Cal. Govt. Code § 12945(b)(2) does not compel California employers to treat pregnant workers better than other disabled employees; it merely establishes benefits that employers must, at a minimum, provide to pregnant workers.
Cal. Gov't. Code § 12945(b)(2) required that employers reinstate women after a reasonable pregnancy disability leave, and plaintiff employers and organizations challenged its application, claiming that Title VII of the Civil Rights Act of 1964, as amended by the Pregnancy Discrimination Act of 1978, pre-empted the state statute.
Did Title VII of the Civil Rights Act of 1964, as amended by the Pregnancy Discrimination Act of 1978, pre-empt a state statute that required employers to provide leave and reinstatement to employees disabled by pregnancy?
The judgment of the appellate court was affirmed because in enacting the PDA, Congress did not intend to prohibit all favorable treatment of pregnancy.
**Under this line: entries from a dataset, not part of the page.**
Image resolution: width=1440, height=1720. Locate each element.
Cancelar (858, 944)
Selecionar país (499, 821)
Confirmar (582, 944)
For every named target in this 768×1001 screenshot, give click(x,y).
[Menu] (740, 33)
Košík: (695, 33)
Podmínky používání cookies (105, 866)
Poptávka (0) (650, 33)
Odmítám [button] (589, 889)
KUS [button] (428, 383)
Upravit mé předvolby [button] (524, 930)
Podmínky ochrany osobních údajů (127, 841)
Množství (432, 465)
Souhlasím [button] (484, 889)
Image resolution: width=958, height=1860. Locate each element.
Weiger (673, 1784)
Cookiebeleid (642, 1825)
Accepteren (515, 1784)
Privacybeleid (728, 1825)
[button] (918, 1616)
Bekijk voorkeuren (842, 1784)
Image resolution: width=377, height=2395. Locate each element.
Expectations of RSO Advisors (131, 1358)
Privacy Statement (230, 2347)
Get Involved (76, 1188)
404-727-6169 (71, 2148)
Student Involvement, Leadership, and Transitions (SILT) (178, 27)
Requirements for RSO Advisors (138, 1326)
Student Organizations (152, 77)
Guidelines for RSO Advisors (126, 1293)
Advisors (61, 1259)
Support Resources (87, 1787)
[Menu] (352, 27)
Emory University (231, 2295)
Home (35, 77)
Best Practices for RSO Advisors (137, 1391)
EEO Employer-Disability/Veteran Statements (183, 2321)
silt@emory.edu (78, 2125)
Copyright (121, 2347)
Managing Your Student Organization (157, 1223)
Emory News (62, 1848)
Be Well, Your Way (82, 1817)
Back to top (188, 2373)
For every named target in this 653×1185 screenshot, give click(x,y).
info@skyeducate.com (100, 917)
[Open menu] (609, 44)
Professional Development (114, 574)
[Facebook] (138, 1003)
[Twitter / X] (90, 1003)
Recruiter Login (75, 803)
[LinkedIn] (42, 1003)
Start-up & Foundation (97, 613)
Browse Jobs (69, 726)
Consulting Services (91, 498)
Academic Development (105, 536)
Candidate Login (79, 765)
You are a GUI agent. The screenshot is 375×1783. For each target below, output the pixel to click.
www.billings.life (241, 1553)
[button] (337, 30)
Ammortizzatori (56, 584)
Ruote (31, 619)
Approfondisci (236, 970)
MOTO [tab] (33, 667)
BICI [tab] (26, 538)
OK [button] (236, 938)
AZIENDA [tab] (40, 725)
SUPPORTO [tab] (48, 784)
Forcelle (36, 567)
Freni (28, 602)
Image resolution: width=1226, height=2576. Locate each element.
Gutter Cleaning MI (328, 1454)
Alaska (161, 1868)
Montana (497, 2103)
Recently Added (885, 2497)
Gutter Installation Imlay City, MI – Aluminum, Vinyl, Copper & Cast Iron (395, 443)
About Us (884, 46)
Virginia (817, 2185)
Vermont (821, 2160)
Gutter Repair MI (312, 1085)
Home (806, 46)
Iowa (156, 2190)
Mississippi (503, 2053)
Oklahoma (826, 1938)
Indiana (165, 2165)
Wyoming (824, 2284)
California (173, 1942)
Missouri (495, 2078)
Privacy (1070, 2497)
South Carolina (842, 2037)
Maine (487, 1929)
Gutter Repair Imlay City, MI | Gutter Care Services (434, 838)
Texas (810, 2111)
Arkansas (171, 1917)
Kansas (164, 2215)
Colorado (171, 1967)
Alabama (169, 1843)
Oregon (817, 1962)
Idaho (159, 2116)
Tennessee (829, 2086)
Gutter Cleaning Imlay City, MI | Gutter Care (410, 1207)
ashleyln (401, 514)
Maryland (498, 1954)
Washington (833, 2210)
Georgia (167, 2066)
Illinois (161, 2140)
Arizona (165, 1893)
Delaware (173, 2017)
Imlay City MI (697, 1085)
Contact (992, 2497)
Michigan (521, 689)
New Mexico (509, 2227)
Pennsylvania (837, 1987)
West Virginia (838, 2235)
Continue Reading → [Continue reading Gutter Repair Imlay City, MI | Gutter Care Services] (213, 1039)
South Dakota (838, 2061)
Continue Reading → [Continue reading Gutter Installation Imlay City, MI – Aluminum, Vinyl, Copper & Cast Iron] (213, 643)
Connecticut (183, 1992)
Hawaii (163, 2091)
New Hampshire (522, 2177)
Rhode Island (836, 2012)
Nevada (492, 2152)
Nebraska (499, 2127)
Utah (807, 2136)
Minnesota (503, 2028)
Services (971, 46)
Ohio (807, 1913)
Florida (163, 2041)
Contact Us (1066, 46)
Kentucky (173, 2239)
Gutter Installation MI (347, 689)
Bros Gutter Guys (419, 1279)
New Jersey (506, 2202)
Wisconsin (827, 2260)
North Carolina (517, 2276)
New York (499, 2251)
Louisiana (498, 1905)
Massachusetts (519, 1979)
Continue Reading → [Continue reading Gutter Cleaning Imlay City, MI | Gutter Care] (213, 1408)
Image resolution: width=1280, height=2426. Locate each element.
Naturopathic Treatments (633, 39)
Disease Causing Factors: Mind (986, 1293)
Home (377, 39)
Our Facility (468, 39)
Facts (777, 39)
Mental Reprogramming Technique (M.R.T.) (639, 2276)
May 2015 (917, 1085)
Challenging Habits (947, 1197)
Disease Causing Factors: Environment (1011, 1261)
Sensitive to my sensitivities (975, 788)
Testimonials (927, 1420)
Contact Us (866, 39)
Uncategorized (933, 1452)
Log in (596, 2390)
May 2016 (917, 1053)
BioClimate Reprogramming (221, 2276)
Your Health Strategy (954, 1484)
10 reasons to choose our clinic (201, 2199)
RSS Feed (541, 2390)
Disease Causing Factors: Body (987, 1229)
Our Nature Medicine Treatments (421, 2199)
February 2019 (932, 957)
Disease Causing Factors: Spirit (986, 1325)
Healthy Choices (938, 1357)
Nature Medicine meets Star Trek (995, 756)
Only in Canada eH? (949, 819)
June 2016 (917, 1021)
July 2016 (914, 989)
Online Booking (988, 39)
In affirming the judgment that the state statute was not pre-empted, the Court held that it did not compel employers to treat pregnant workers better than other disabled workers, but merely established minimum benefits to be provided to pregnant workers. Employers are free to give comparable benefits to other disabled employees, thereby treating women affected by pregnancy no better than other persons not so affected but similar in their ability or inability to work. The statute was not inconsistent with the purposes of the federal statute, nor did it require the doing of an act that was unlawful under Title VII.